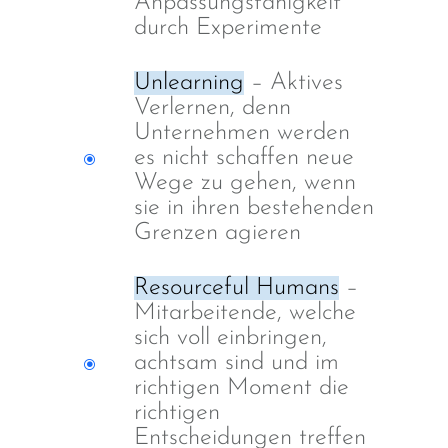
Anpassungsfähigkeit
durch Experimente
Unlearning
– Aktives
Verlernen, denn
Unternehmen werden
es nicht schaffen neue
Wege zu gehen, wenn
sie in ihren bestehenden
Grenzen agieren
Resourceful Humans
–
Mitarbeitende, welche
sich voll einbringen,
achtsam sind und im
richtigen Moment die
richtigen
Entscheidungen treffen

◆ YOUR OBJECTIVE: Could you transcribe all of the data exactly, keeping every picture out of the copy?

◆ OUTPUT:
Anpassungsfähigkeit
durch Experimente
Unlearning
– Aktives
Verlernen, denn
Unternehmen werden
es nicht schaffen neue
Wege zu gehen, wenn
sie in ihren bestehenden
Grenzen agieren
Resourceful Humans
–
Mitarbeitende, welche
sich voll einbringen,
achtsam sind und im
richtigen Moment die
richtigen
Entscheidungen treffen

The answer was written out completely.